Conviction in Australia for foreign interference
Vietnamese refugee guilty of covertly working for Chinese Communist Party
An Australian court yesterday recorded the first conviction under the nation’s foreign interference laws, with a jury finding a Vietnamese refugee guilty of covertly working for the Chinese Communist Party.
A Victoria state County Court jury convicted Melbourne businessman and local community leader Di Sanh Duong on a charge of preparing for or planning an act of foreign interference.
Duong, an ethnic Chinese from Vietnam who immigrated to Australia in the 1970s, is the first person to be charged under federal laws created in 2018 that ban covert foreign interference in domestic politics and make industrial espionage for a foreign power a crime.
The laws offended Australia’s most important trading partner, China, and accelerated a deterioration in bilateral relations.
Duong, 68, had pleaded not guilty. He was released on bail after his conviction and will return to court in February for his sentencing.
He faces a potential 10-year prison sentence.
Prosecutors had argued that Duong, a former member of the Liberal Party, planned to gain political influence in 2020 by cultivating a relationship with the then-government minister Alan Tudge on behalf of the Communist Party.

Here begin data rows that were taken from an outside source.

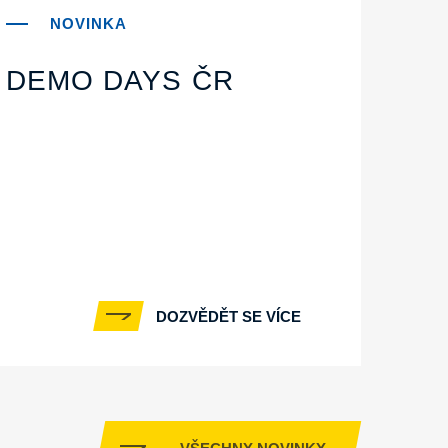
DEMO DAYS ČR
DOZVĚDĚT SE VÍCE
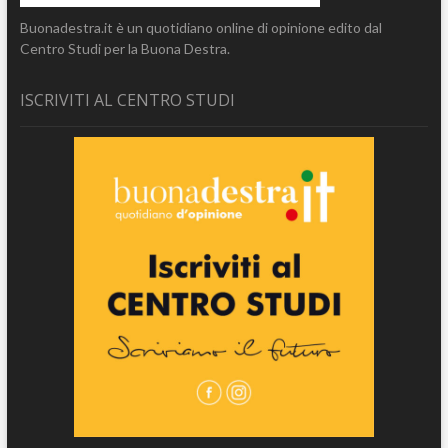
Buonadestra.it è un quotidiano online di opinione edito dal
Centro Studi per la Buona Destra.
ISCRIVITI AL CENTRO STUDI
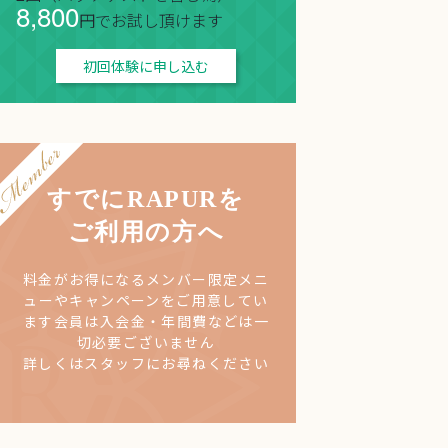
8,800
円でお試し頂けます
初回体験に申し込む
すでにRAPURを
ご利用の方へ
料金がお得になるメンバー限定メニ
ューやキャンペーンをご用意してい
ます
会員は入会金・年間費などは一
切必要ございません
詳しくはスタッフにお尋ねください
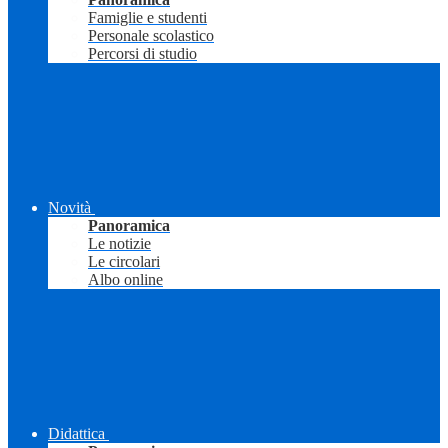
Famiglie e studenti
Personale scolastico
Percorsi di studio
Novità
Panoramica
Le notizie
Le circolari
Albo online
Didattica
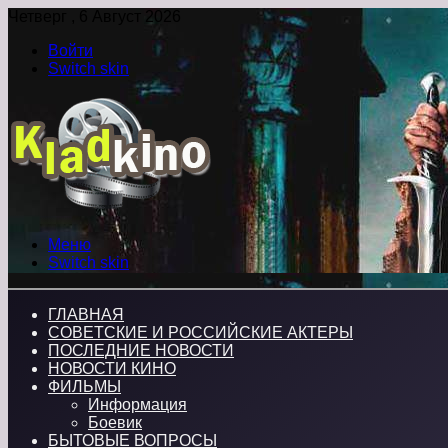
Четверг , 6 Август 2026
Войти
Switch skin
Меню
Switch skin
ГЛАВНАЯ
СОВЕТСКИЕ И РОССИЙСКИЕ АКТЕРЫ
ПОСЛЕДНИЕ НОВОСТИ
НОВОСТИ КИНО
ФИЛЬМЫ
Информация
Боевик
БЫТОВЫЕ ВОПРОСЫ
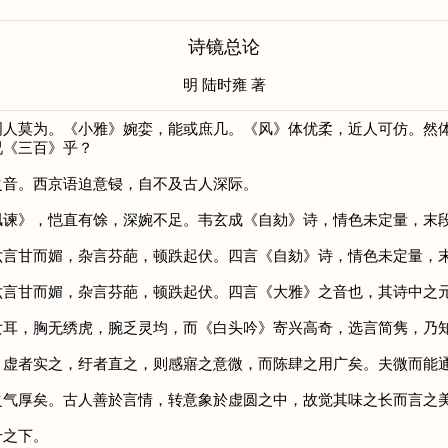
诗镜总论
明 陆时雍 著
莫为。《小雅》婉娈，能或庶几。《风》体优柔，近人可仿。然体
况《三百》乎？
音。西京语迫意锓，自不及古人深际。
谏》，恺直有馀，深婉不足。韦玄成《自劾》诗，情色未定量，末
言甘而媚，杂言芬葩，顿跌起伏。四言《自劾》诗，情色未定量，
甘而媚，杂言芬葩，顿跌起伏。四言《大雅》之音也，其诗中之元
耳，胸无绣虎，腕乏灵均，而《白头吟》寄兴高奇，选言简隽，乃
者实之，纡者直之，则感寤之意微，而陈肆之用广矣。夫微而能通
气厚矣。古人善於言情，转意象於虚圆之中，故觉其味之长而言之
之下。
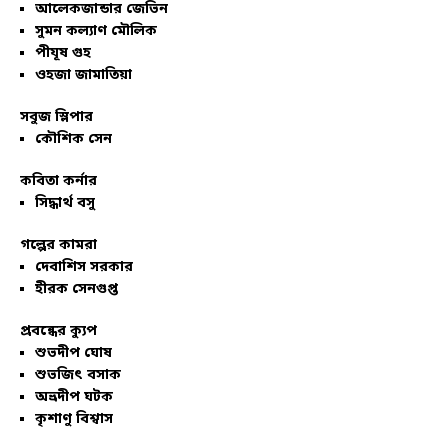
আলেকজান্ডার জেভিন
সুমন কল্যাণ মৌলিক
পীযূষ গুহ
ওহজা জামাতিয়া
সবুজ স্লিপার
কৌশিক সেন
কবিতা কর্নার
সিদ্ধার্থ বসু
গল্পের কামরা
দেবাশিস সরকার
হীরক সেনগুপ্ত
প্রবন্ধের ক্যুপ
শুভদীপ ঘোষ
শুভজিৎ বসাক
অভ্রদীপ ঘটক
কৃশাণু বিশ্বাস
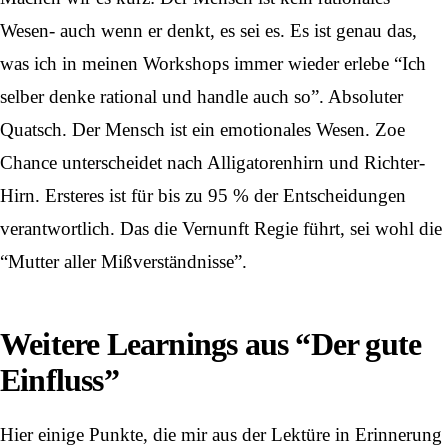
Wesen- auch wenn er denkt, es sei es. Es ist genau das,
was ich in meinen Workshops immer wieder erlebe “Ich
selber denke rational und handle auch so”. Absoluter
Quatsch. Der Mensch ist ein emotionales Wesen. Zoe
Chance unterscheidet nach Alligatorenhirn und Richter-
Hirn. Ersteres ist für bis zu 95 % der Entscheidungen
verantwortlich. Das die Vernunft Regie führt, sei wohl die
“Mutter aller Mißverständnisse”.
Weitere Learnings aus “Der gute
Einfluss”
Hier einige Punkte, die mir aus der Lektüre in Erinnerung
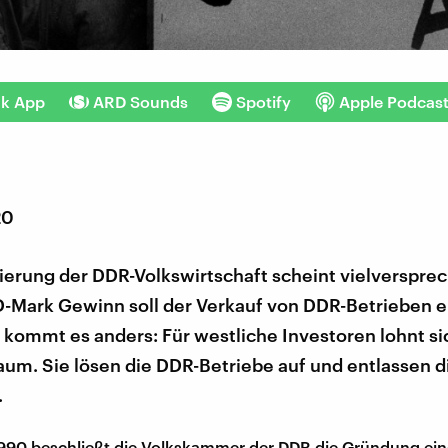
nk App
ARD Sounds
Spotify
Apple Podcas
20
sierung der DDR-Volkswirtschaft scheint vielverspr
 D-Mark Gewinn soll der Verkauf von DDR-Betrieben e
 kommt es anders: Für westliche Investoren lohnt si
um. Sie lösen die DDR-Betriebe auf und entlassen d
.
990 beschließt die Volkskammer der DDR die Gründung ein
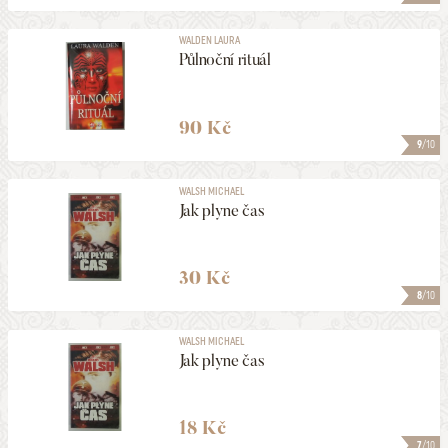
WALDEN LAURA
Půlnoční rituál
90 Kč
9
/10
WALSH MICHAEL
Jak plyne čas
30 Kč
8
/10
WALSH MICHAEL
Jak plyne čas
18 Kč
7
/10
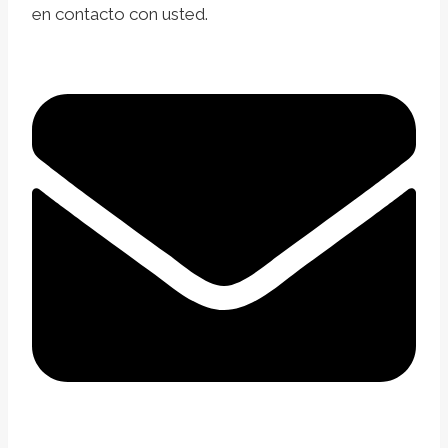
en contacto con usted.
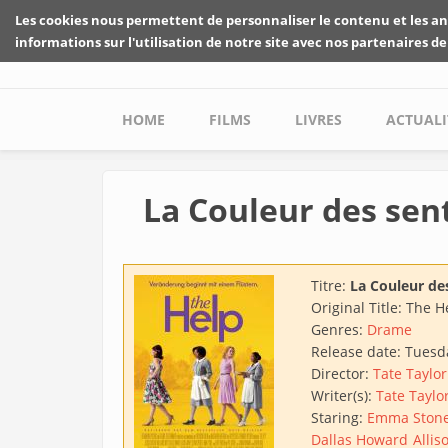
Skip to main content
Les cookies nous permettent de personnaliser le contenu et les an
informations sur l'utilisation de notre site avec nos partenaires de
Main menu
HOME
FILMS
LIVRES
ACTUALI
La Couleur des sen
Titre:
La Couleur de
Original Title:
The H
Genres:
Drame
Release date:
Tuesda
Director:
Tate Taylor
Writer(s):
Tate Taylo
Staring:
Emma Ston
Dallas Howard
Allis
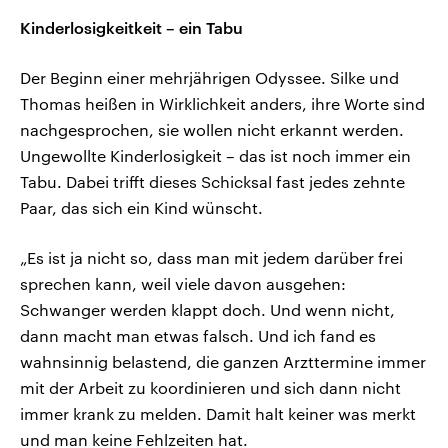
Kinderlosigkeitkeit – ein Tabu
Der Beginn einer mehrjährigen Odyssee. Silke und
Thomas heißen in Wirklichkeit anders, ihre Worte sind
nachgesprochen, sie wollen nicht erkannt werden.
Ungewollte Kinderlosigkeit – das ist noch immer ein
Tabu. Dabei trifft dieses Schicksal fast jedes zehnte
Paar, das sich ein Kind wünscht.
„Es ist ja nicht so, dass man mit jedem darüber frei
sprechen kann, weil viele davon ausgehen:
Schwanger werden klappt doch. Und wenn nicht,
dann macht man etwas falsch. Und ich fand es
wahnsinnig belastend, die ganzen Arzttermine immer
mit der Arbeit zu koordinieren und sich dann nicht
immer krank zu melden. Damit halt keiner was merkt
und man keine Fehlzeiten hat.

Duong did so by arranging for Tudge to receive A$37,450 (then equivalent to about HK$200,000) in a novelty cheque donation raised by community organisations for a Melbourne hospital.
Prosecutor Patrick Doyle told the jury the Communist Party would have seen Duong as an “ideal target” to work as its agent.
“A main goal of this system is to win over friends for the Chinese Communist Party. It involves generating sympathy for the party and its policies,” Doyle told the jury.
Doyle said Duong told an associate he was building a relationship with Tudge, who “will be the prime minister in the future” and would become a “supporter/patron for us”.